Culp's role as a nose tackle in the pros actually took root in Super Bowl IV, where he was a starting defensive tackle. Chiefs coach Hank Stram, in an attempt to nullify the Minnesota Vikings' quick outside rushing attack, decided to line Culp directly nose-to-nose with Vikings center, Mick Tingelhoff. The smaller Tingelhoff could not block Culp one-on-one and had to be helped by the other linemen. This freed teammates Buck Buchanan, Willie Lanier, and other Chiefs defenders to get into the Vikings offensive backfield and shut down their running game. The effectiveness of the Chiefs' defensive game plan helped continue the growing popularity of the 3–4 scheme in the 1970s from the college to pro ranks.

===Houston Oilers===
When Culp arrived in Houston, Bum Phillips was the defensive coordinator for Sid Gillman. He had convinced the head coach to try a 3-4 defense, employing three down linemen and four linebackers, eschewing the standard 4–3 fronts of the day. In basically an exchange of defensive tackles who had threatened to jump to the World Football League, the Oilers acquired Culp and a first-round draft choice in 1975 from the Chiefs for John Matuszak on October 22, 1974. Both Culp and Matuszak had signed contracts with the Southern California Sun and Shreveport Steamer respectively. It became known as one of the most lopsided trades in NFL history, made worse for the Chiefs when the Oilers selected Robert Brazile with the draft pick.

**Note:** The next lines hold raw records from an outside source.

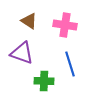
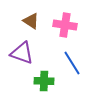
brown triangle: moved 2 px right
blue line: moved 2 px right, 1 px up; rotated 15 degrees counterclockwise
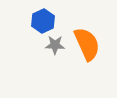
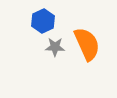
gray star: moved 2 px down
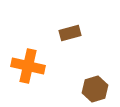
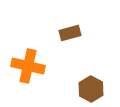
brown hexagon: moved 4 px left; rotated 15 degrees counterclockwise
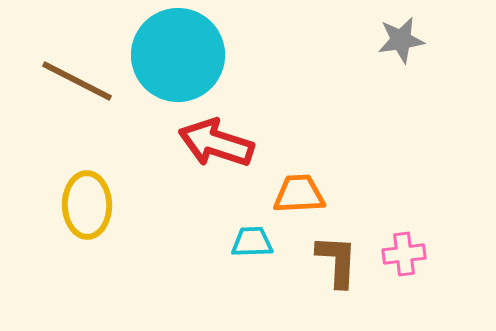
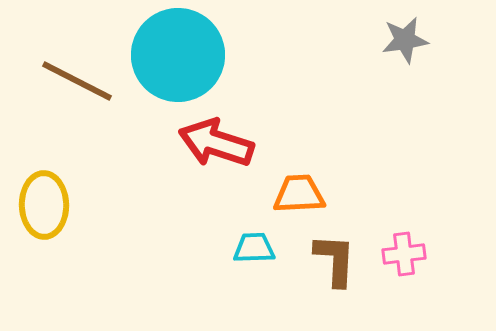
gray star: moved 4 px right
yellow ellipse: moved 43 px left
cyan trapezoid: moved 2 px right, 6 px down
brown L-shape: moved 2 px left, 1 px up
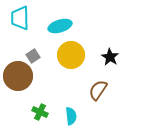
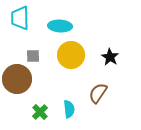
cyan ellipse: rotated 20 degrees clockwise
gray square: rotated 32 degrees clockwise
brown circle: moved 1 px left, 3 px down
brown semicircle: moved 3 px down
green cross: rotated 21 degrees clockwise
cyan semicircle: moved 2 px left, 7 px up
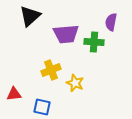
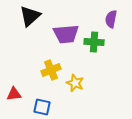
purple semicircle: moved 3 px up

Culp was so strong he required two and three players to block him, opening lanes for Elvin Bethea, Gregg Bingham, Ted Washington, Sr. and later Brazile. Houston won seven of their remaining nine games after Curley came to Houston. As Phillips later said, "Curley made (the 3–4 defense) work. He made me look smart."

Playing as a nose tackle, Culp suffered injuries, and age began to take its toll. Midway through the 1980 season, Culp was released and was claimed by Detroit, where he stayed an additional season before closing out his 14-year NFL career.

So great was his impact that the Sporting News named Culp to the All-Century teams of both the Kansas City and Houston/Tennessee franchises. Hall-Of-Famer center Jim Otto of the Raiders called him "perhaps the strongest man I ever lined up against".

==Legacy==
Culp is regarded as the NFL's greatest nose tackle. He played a total of 13 seasons in the AFL/NFL, and was selected to a total of six AFL All-Star Games or Pro Bowls. He was twice honored as the Associated Press Defensive Player of the Week. In 1975, he won All-Pro honors and was chosen NFL Defensive Player of the Year by the Newspaper Enterprise Association and as such received the George Halas Trophy.

He was inducted into the Arizona State University Sports Hall of Fame at its inception in 1975, and was named Greatest Athlete in the history of Arizona during the state's centennial in 2006.

Culp is a member of the Kansas City Chiefs 25-Year All-Time Team, and in March 2008 was inducted into the Chiefs Hall of Fame.

On August 3, 2013, he was inducted into the Pro Football Hall of Fame.

==Death==
Culp announced on November 16, 2021, that he had been diagnosed with Stage IV pancreatic cancer. He died eleven days later at the age of 75.